Instructions to follow:
Would you find each line in the entries below with the string "their" and copy it?

(Document layout analysis data)
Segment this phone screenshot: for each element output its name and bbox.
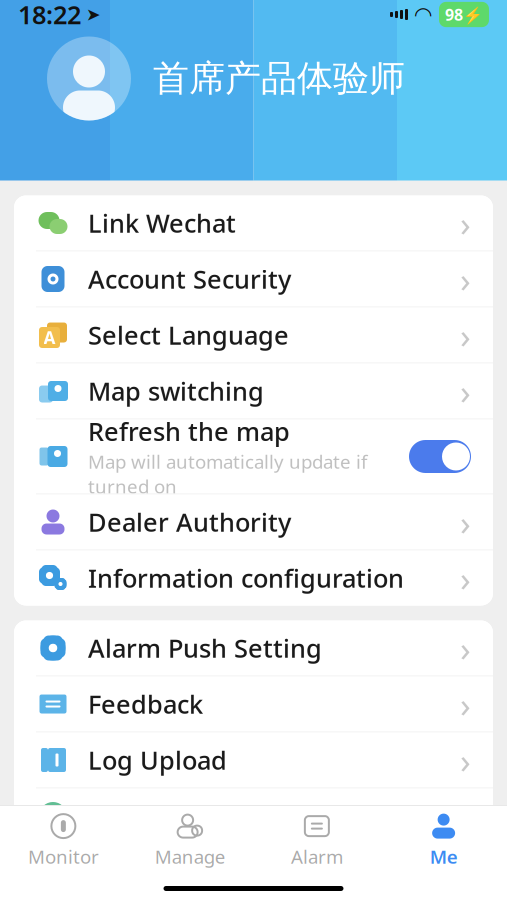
staticText: › [460, 200, 471, 246]
staticText: Map will automatically update if turned … [88, 449, 367, 499]
staticText: 首席产品体验师 [153, 56, 405, 101]
staticText: 98⚡ [445, 4, 483, 25]
staticText: Link Wechat [88, 206, 236, 240]
button[interactable]: Dealer Authority [14, 494, 493, 550]
staticText: Alarm [291, 844, 343, 869]
staticText: About [88, 855, 162, 889]
staticText: Me [430, 844, 458, 869]
staticText: Monitor [28, 844, 99, 869]
staticText: Log Upload [88, 743, 227, 777]
staticText: › [460, 368, 471, 414]
staticText: › [460, 312, 471, 358]
button[interactable]: Link Wechat [14, 196, 493, 250]
button[interactable]: A [14, 308, 493, 362]
staticText: › [460, 256, 471, 302]
staticText: ◠ [415, 2, 431, 27]
button[interactable]: Manage [127, 805, 254, 869]
button[interactable]: Refresh the map [14, 420, 493, 494]
staticText: › [460, 681, 471, 727]
staticText: Alarm Push Setting [88, 631, 322, 665]
staticText: Information configuration [88, 561, 404, 595]
staticText: A [44, 326, 56, 349]
button[interactable]: Information configuration [14, 550, 493, 606]
staticText: Manage [155, 844, 226, 869]
staticText: › [460, 737, 471, 783]
staticText: Refresh the map [88, 414, 290, 448]
button[interactable]: Account Security [14, 252, 493, 306]
button[interactable]: Feedback [14, 676, 493, 732]
staticText: 18:22 [18, 0, 81, 31]
staticText: Dealer Authority [88, 505, 291, 539]
staticText: Select Language [88, 318, 289, 352]
button[interactable]: Network test [14, 788, 493, 844]
staticText: › [460, 499, 471, 545]
button[interactable]: Alarm [254, 805, 380, 869]
button[interactable]: About [14, 844, 493, 900]
staticText: Feedback [88, 687, 203, 721]
staticText: ➤ [86, 5, 101, 24]
button[interactable]: Log Upload [14, 732, 493, 788]
staticText: Map switching [88, 374, 264, 408]
button[interactable]: Alarm Push Setting [14, 620, 493, 676]
staticText: › [460, 555, 471, 601]
staticText: Account Security [88, 262, 291, 296]
button[interactable]: Map switching [14, 364, 493, 418]
staticText: › [460, 793, 471, 839]
button[interactable]: Monitor [0, 805, 127, 869]
button[interactable]: Me [380, 805, 507, 869]
staticText: › [460, 625, 471, 671]
staticText: Network test [88, 799, 247, 833]
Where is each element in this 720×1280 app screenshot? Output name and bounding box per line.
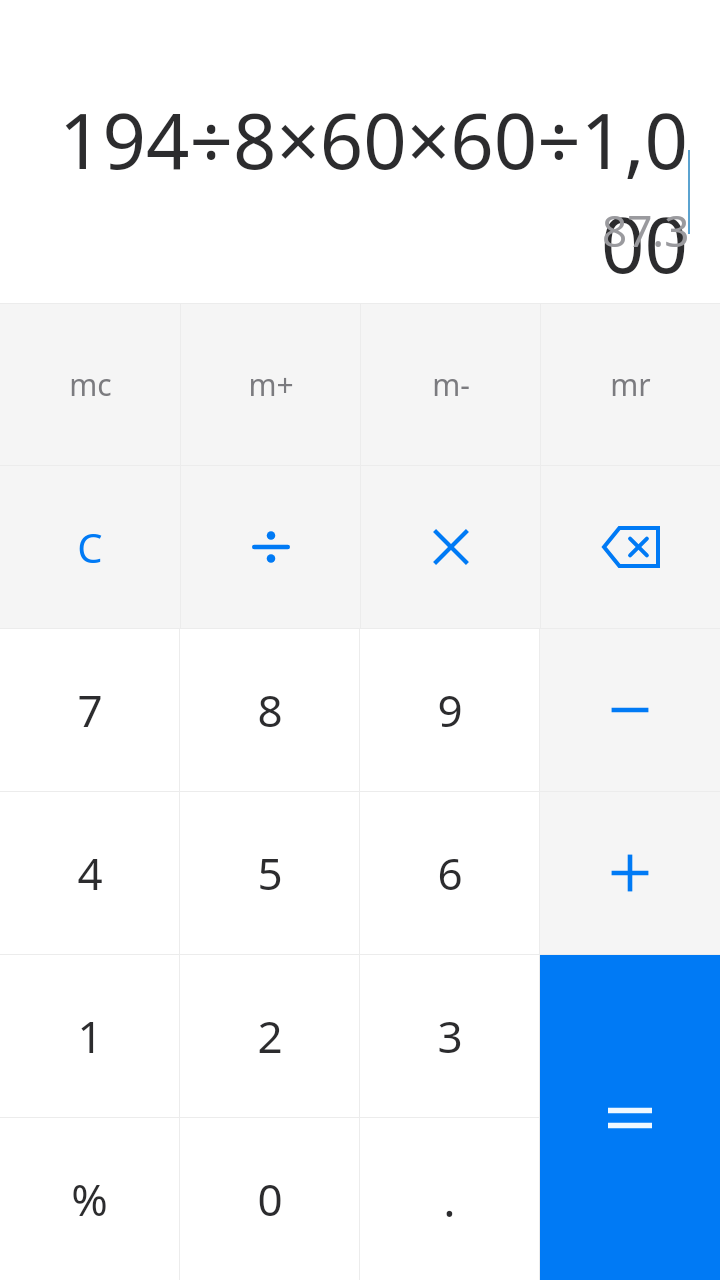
button[interactable]: Backspace <box>541 466 720 628</box>
button[interactable]: % <box>0 1118 179 1280</box>
button[interactable]: Multiply <box>361 466 540 628</box>
button[interactable]: mr <box>541 304 720 465</box>
button[interactable]: 5 <box>180 792 359 954</box>
staticText: 3 <box>437 1006 463 1066</box>
staticText: 2 <box>257 1006 283 1066</box>
button[interactable]: Equals <box>540 955 720 1280</box>
staticText: % <box>71 1169 108 1229</box>
staticText: 5 <box>257 843 283 903</box>
button[interactable]: 8 <box>180 629 359 791</box>
button[interactable]: mc <box>0 304 180 465</box>
button[interactable]: 2 <box>180 955 359 1117</box>
button[interactable]: 7 <box>0 629 179 791</box>
staticText: m- <box>432 364 470 405</box>
button[interactable]: m+ <box>181 304 360 465</box>
staticText: 87.3 <box>602 200 690 260</box>
button[interactable]: 0 <box>180 1118 359 1280</box>
staticText: C <box>77 520 103 574</box>
staticText: 4 <box>77 843 103 903</box>
staticText: mr <box>610 364 651 405</box>
button[interactable]: . <box>360 1118 539 1280</box>
button[interactable]: C <box>0 466 180 628</box>
staticText: 1 <box>77 1006 103 1066</box>
staticText: 194÷8×60×60÷1,000 <box>24 88 688 296</box>
staticText: 6 <box>437 843 463 903</box>
button[interactable]: Minus <box>540 629 720 791</box>
staticText: m+ <box>248 364 294 405</box>
staticText: 7 <box>77 680 103 740</box>
staticText: 0 <box>257 1169 283 1229</box>
button[interactable]: 1 <box>0 955 179 1117</box>
button[interactable]: 9 <box>360 629 539 791</box>
button[interactable]: 4 <box>0 792 179 954</box>
staticText: mc <box>69 364 112 405</box>
button[interactable]: Plus <box>540 792 720 954</box>
button[interactable]: 3 <box>360 955 539 1117</box>
button[interactable]: m- <box>361 304 540 465</box>
button[interactable]: 6 <box>360 792 539 954</box>
staticText: . <box>443 1168 456 1231</box>
button[interactable]: Divide <box>181 466 360 628</box>
staticText: 9 <box>437 680 463 740</box>
staticText: 8 <box>257 680 283 740</box>
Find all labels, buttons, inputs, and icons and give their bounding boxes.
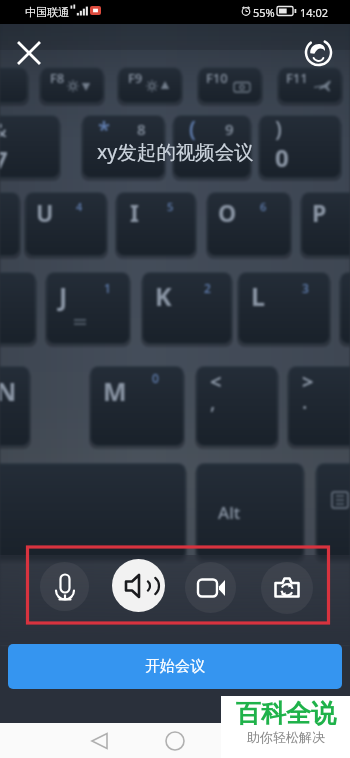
staticText: F8: [50, 69, 65, 87]
staticText: 7: [0, 143, 8, 176]
button[interactable]: 开始会议: [8, 644, 342, 689]
staticText: P: [312, 197, 327, 228]
button[interactable]: Back: [88, 729, 112, 753]
button[interactable]: Speaker: [112, 559, 165, 612]
staticText: ): [275, 113, 282, 143]
staticText: Alt: [218, 501, 241, 524]
button[interactable]: Switch camera: [261, 562, 313, 614]
button[interactable]: Participants: [303, 37, 334, 68]
staticText: N: [0, 374, 17, 408]
staticText: L: [251, 279, 265, 313]
staticText: 4: [76, 199, 83, 214]
staticText: 1: [104, 280, 111, 296]
staticText: 2: [204, 280, 211, 296]
staticText: 8: [137, 119, 146, 139]
button[interactable]: Camera: [185, 562, 236, 613]
staticText: &: [0, 116, 7, 143]
staticText: <: [210, 368, 222, 395]
staticText: 开始会议: [145, 657, 205, 676]
staticText: 55%: [253, 5, 275, 20]
staticText: xy发起的视频会议: [97, 138, 254, 165]
staticText: K: [155, 279, 172, 313]
staticText: *: [98, 113, 111, 143]
staticText: F10: [206, 69, 228, 87]
staticText: F9: [128, 69, 143, 87]
staticText: 14:02: [300, 5, 329, 20]
staticText: 3: [302, 280, 309, 296]
staticText: >: [302, 368, 314, 395]
button[interactable]: Mute microphone: [40, 562, 89, 611]
staticText: 百科全说: [236, 698, 336, 729]
staticText: 6: [260, 199, 267, 214]
staticText: I: [130, 197, 139, 228]
staticText: 0: [275, 141, 289, 174]
staticText: .: [302, 388, 308, 415]
staticText: ,: [210, 388, 216, 415]
button[interactable]: Close: [12, 36, 46, 70]
staticText: U: [36, 197, 54, 228]
button[interactable]: Home: [163, 729, 187, 753]
staticText: O: [218, 197, 237, 228]
staticText: (: [189, 113, 196, 143]
staticText: 助你轻松解决: [247, 729, 325, 745]
staticText: F11: [286, 69, 308, 87]
staticText: 0: [152, 370, 159, 386]
staticText: 5: [167, 199, 174, 214]
staticText: M: [103, 374, 127, 408]
staticText: 9: [225, 119, 234, 139]
staticText: 中国联通: [25, 5, 69, 19]
staticText: J: [59, 279, 68, 313]
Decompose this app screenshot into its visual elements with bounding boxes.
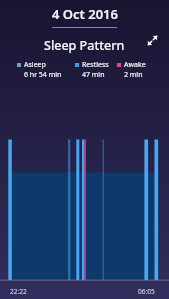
staticText: Restless (82, 60, 109, 70)
staticText: 6 hr 54 min (24, 70, 62, 80)
staticText: Awake (124, 60, 146, 70)
staticText: Asleep (24, 60, 46, 70)
button[interactable]: 4 Oct 2016 (0, 0, 169, 32)
staticText: 47 min (82, 70, 105, 80)
staticText: 2 min (124, 70, 143, 80)
staticText: 4 Oct 2016 (52, 5, 118, 23)
button[interactable] (146, 34, 159, 47)
staticText: Sleep Pattern (44, 37, 125, 54)
staticText: 22:22 (10, 287, 27, 296)
staticText: 06:05 (138, 287, 155, 296)
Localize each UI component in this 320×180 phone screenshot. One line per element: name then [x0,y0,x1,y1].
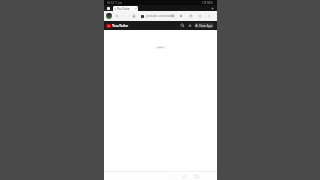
button[interactable]: Bookmark [171,14,175,18]
button[interactable]: Share [198,14,202,18]
button[interactable]: YouTube home [106,23,129,28]
staticText: youtube.com/watch [146,14,173,18]
button[interactable]: Tab switcher [104,6,112,11]
button[interactable]: Home [181,173,187,179]
button[interactable]: Site information [132,14,136,18]
button[interactable]: Reload [127,14,131,18]
button[interactable]: YouTube [113,6,138,11]
staticText: YouTube [112,23,129,28]
button[interactable]: Search [180,23,185,28]
button[interactable]: Extensions [189,14,193,18]
button[interactable]: Address bar [146,14,173,18]
button[interactable]: Downloads [179,14,183,18]
button[interactable]: Account [188,24,192,28]
staticText: YouTube [117,7,130,11]
button[interactable]: Recents [193,173,199,179]
staticText: View App [199,24,213,28]
button[interactable]: View App [194,23,214,28]
button[interactable]: Forward [121,14,125,18]
button[interactable]: New tab [211,7,214,10]
staticText: LTE 86% [202,1,213,5]
button[interactable]: Site icon [141,15,144,18]
button[interactable]: Profile [106,13,112,19]
button[interactable]: Back [115,14,119,18]
staticText: 09:52 5 Jun [107,1,123,5]
button[interactable]: More options [207,14,211,18]
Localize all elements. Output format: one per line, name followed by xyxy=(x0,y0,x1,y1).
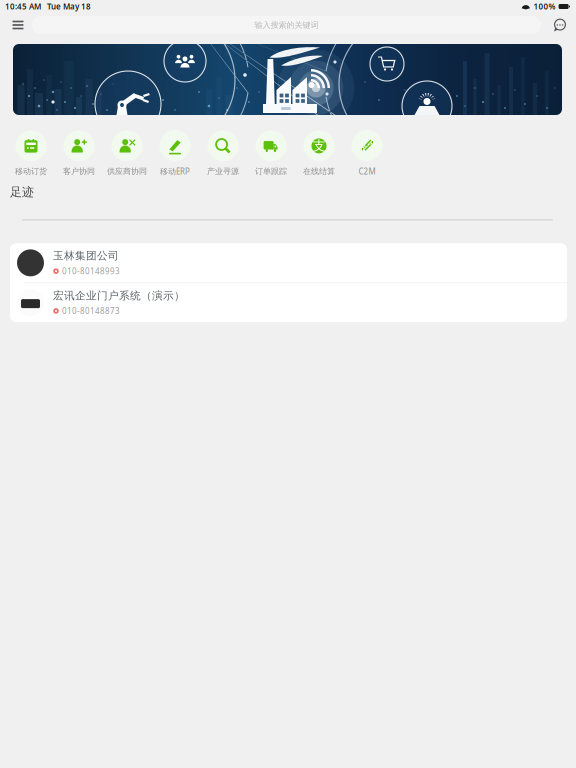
button[interactable]: 玉林集团公司 xyxy=(10,243,567,282)
staticText: 支 xyxy=(312,138,326,154)
staticText: 在线结算 xyxy=(303,166,335,176)
button[interactable]: Messages xyxy=(553,18,567,32)
staticText: 输入搜索的关键词 xyxy=(254,20,318,30)
staticText: C2M xyxy=(358,166,376,177)
staticText: 移动ERP xyxy=(160,166,190,177)
button[interactable]: 宏讯企业门户系统（演示） xyxy=(10,283,567,322)
staticText: 订单跟踪 xyxy=(255,166,287,176)
button[interactable]: C2M xyxy=(343,130,391,177)
staticText: 客户协同 xyxy=(63,166,95,176)
staticText: 玉林集团公司 xyxy=(53,249,119,262)
button[interactable]: 移动ERP xyxy=(151,130,199,177)
staticText: 供应商协同 xyxy=(107,166,147,176)
staticText: 10:45 AM xyxy=(5,1,41,12)
staticText: Tue May 18 xyxy=(47,1,91,12)
staticText: 产业寻源 xyxy=(207,166,239,176)
staticText: 足迹 xyxy=(10,185,34,199)
button[interactable]: 客户协同 xyxy=(55,130,103,176)
button[interactable]: 移动订货 xyxy=(7,130,55,176)
button[interactable]: Menu xyxy=(8,13,28,37)
staticText: 100% xyxy=(534,1,556,12)
staticText: 宏讯企业门户系统（演示） xyxy=(53,289,185,302)
button[interactable]: 订单跟踪 xyxy=(247,130,295,176)
button[interactable]: 支 xyxy=(295,130,343,176)
staticText: 移动订货 xyxy=(15,166,47,176)
staticText: 010-80148993 xyxy=(62,266,120,276)
button[interactable]: 输入搜索的关键词 xyxy=(32,16,541,34)
staticText: 010-80148873 xyxy=(62,306,120,316)
button[interactable]: 产业寻源 xyxy=(199,130,247,176)
button[interactable]: 供应商协同 xyxy=(103,130,151,176)
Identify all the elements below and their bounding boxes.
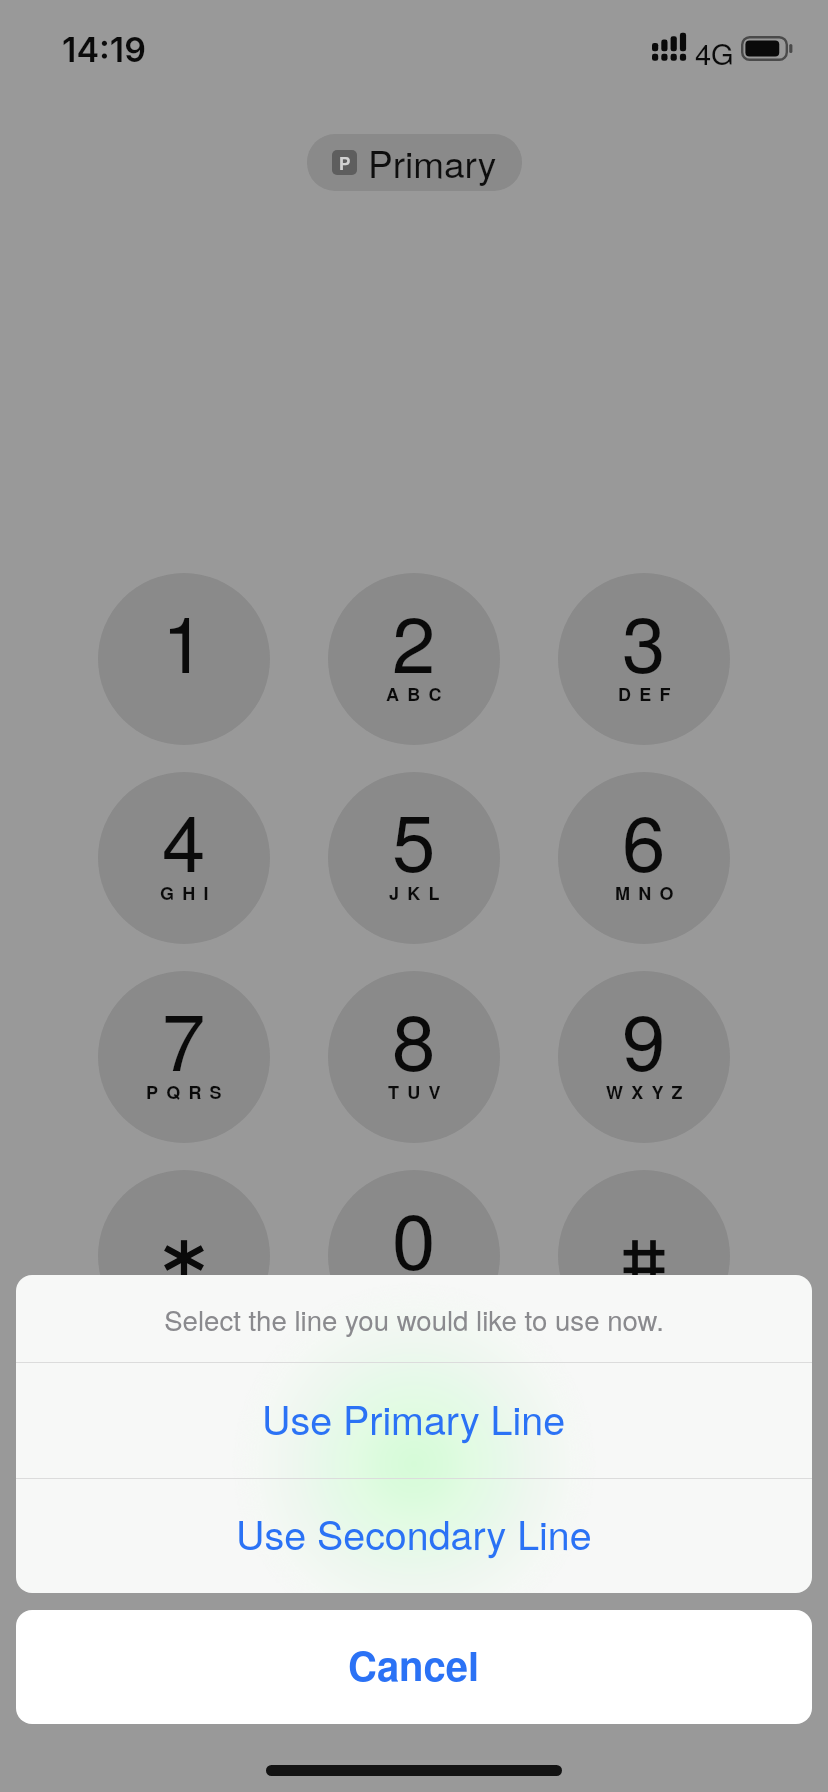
staticText: 9 bbox=[622, 981, 666, 1093]
button[interactable]: 9 bbox=[558, 971, 730, 1143]
staticText: PQRS bbox=[146, 1079, 230, 1105]
other: Cellular signal strength bbox=[652, 33, 687, 61]
staticText: P bbox=[339, 151, 351, 175]
staticText: Use Primary Line bbox=[262, 1390, 566, 1446]
staticText: 6 bbox=[622, 782, 666, 894]
button[interactable]: Star bbox=[98, 1170, 270, 1342]
staticText: ABC bbox=[386, 681, 450, 707]
button[interactable]: 3 bbox=[558, 573, 730, 745]
staticText: TUV bbox=[388, 1079, 449, 1105]
button[interactable]: 8 bbox=[328, 971, 500, 1143]
staticText: 1 bbox=[162, 583, 206, 695]
staticText: Cancel bbox=[348, 1636, 480, 1693]
staticText: 5 bbox=[392, 782, 436, 894]
button[interactable]: Use Primary Line bbox=[16, 1363, 812, 1478]
button[interactable]: 0 bbox=[328, 1170, 500, 1342]
button[interactable]: 4 bbox=[98, 772, 270, 944]
staticText: 14:19 bbox=[62, 29, 146, 70]
staticText: 4G bbox=[695, 32, 734, 74]
button[interactable]: 6 bbox=[558, 772, 730, 944]
staticText: 4 bbox=[162, 782, 206, 894]
staticText: 0 bbox=[392, 1180, 436, 1292]
button[interactable]: Use Secondary Line bbox=[16, 1479, 812, 1593]
staticText: 8 bbox=[392, 981, 436, 1093]
button[interactable]: Cancel bbox=[16, 1610, 812, 1724]
staticText: DEF bbox=[618, 681, 679, 707]
staticText: 7 bbox=[162, 981, 206, 1093]
staticText: Select the line you would like to use no… bbox=[164, 1299, 664, 1339]
button[interactable]: 1 bbox=[98, 573, 270, 745]
other: Battery bbox=[741, 36, 793, 62]
staticText: MNO bbox=[615, 880, 682, 906]
button[interactable]: 2 bbox=[328, 573, 500, 745]
staticText: 3 bbox=[622, 583, 666, 695]
button[interactable]: 5 bbox=[328, 772, 500, 944]
staticText: Use Secondary Line bbox=[236, 1505, 592, 1561]
staticText: WXYZ bbox=[606, 1079, 691, 1105]
staticText: GHI bbox=[160, 880, 217, 906]
staticText: 2 bbox=[392, 583, 436, 695]
button[interactable]: 7 bbox=[98, 971, 270, 1143]
staticText: Primary bbox=[368, 136, 497, 189]
button[interactable]: P bbox=[307, 134, 522, 191]
staticText: JKL bbox=[389, 880, 448, 906]
button[interactable]: Pound bbox=[558, 1170, 730, 1342]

Response:
Find all labels, buttons, inputs, and icons and give their bounding boxes.
Identify all the elements below and their bounding boxes.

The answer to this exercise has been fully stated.